━━ DATASET CONTENT

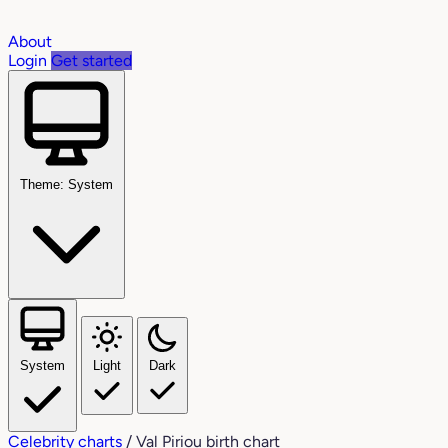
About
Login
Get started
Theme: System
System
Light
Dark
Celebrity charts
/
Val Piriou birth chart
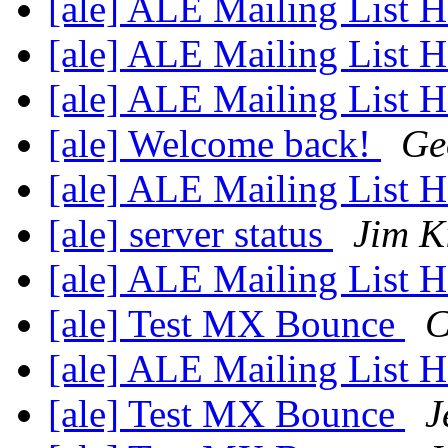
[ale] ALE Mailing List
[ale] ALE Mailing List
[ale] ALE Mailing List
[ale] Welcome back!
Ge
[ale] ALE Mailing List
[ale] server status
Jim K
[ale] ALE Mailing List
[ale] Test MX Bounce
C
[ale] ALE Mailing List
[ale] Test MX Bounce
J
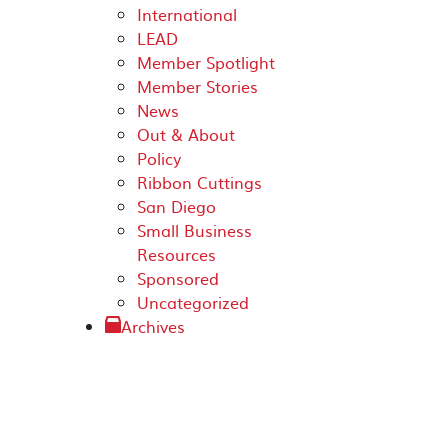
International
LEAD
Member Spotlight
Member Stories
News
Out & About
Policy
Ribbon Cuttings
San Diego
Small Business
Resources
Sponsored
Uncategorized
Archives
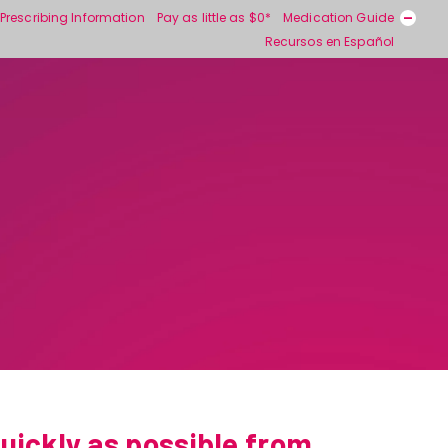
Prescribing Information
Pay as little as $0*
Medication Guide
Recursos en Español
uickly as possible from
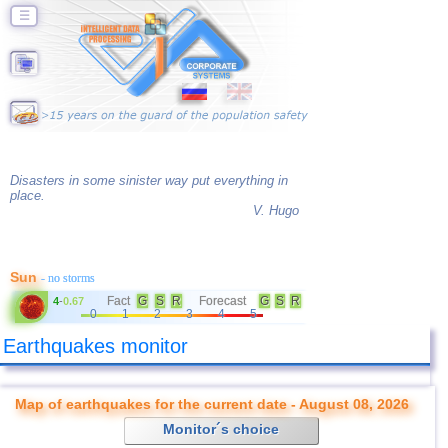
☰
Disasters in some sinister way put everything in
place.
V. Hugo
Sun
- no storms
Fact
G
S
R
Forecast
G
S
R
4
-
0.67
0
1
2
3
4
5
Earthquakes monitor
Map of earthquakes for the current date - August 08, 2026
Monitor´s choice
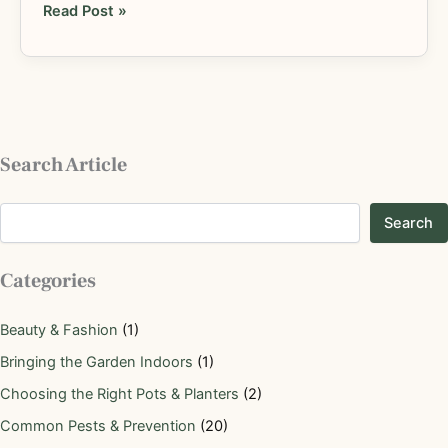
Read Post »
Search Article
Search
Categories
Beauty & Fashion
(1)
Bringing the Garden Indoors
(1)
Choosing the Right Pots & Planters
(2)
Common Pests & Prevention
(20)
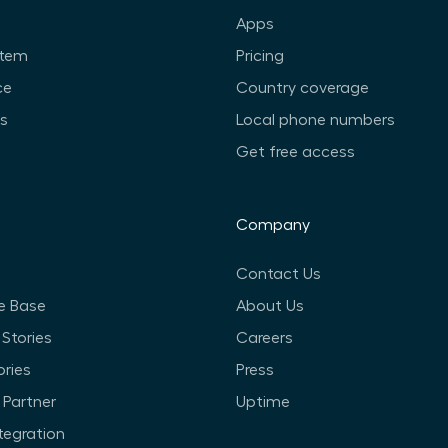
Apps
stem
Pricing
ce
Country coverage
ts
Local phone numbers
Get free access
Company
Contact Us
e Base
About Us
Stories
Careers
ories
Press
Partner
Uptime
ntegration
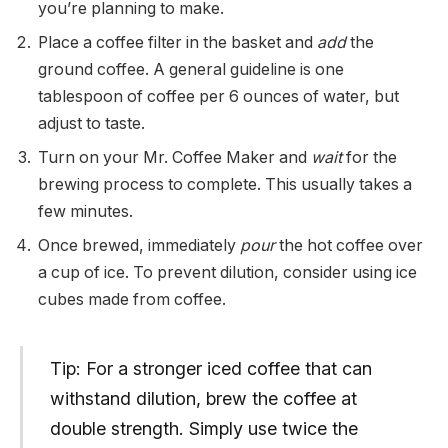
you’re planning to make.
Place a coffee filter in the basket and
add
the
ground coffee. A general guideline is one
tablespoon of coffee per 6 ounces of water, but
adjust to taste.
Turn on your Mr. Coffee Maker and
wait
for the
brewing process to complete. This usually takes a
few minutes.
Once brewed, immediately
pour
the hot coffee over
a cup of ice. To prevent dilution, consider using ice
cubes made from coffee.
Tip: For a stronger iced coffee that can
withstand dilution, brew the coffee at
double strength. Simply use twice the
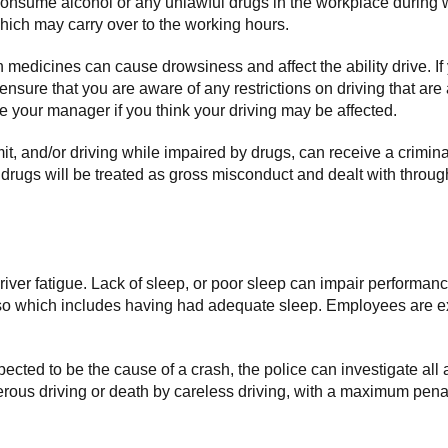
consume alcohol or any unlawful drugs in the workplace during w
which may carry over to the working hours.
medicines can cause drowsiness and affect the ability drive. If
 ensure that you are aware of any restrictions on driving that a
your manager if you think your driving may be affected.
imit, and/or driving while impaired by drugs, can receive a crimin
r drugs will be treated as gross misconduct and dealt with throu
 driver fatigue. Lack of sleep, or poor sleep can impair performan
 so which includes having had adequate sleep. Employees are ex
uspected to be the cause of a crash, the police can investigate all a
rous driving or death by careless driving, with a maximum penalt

━━━━

▶ [WORK TASK]: What is needed is a word-for-word copy of the lines from the start of the data to the line with "International", inclusive, with no pictures in it.

▶ [ANSWER BELOW]:
About
Login
Get started
Theme: System
System
Light
Dark
Celebrity charts
/
Val Piriou birth chart
[ale] ALE Mailing List
[ale] ALE Mailing List
[ale] ALE Mailing List
[ale] Welcome back!
Ge
[ale] ALE Mailing List
[ale] server status
Jim K
[ale] ALE Mailing List
[ale] Test MX Bounce
C
[ale] ALE Mailing List
[ale] Test MX Bounce
J
International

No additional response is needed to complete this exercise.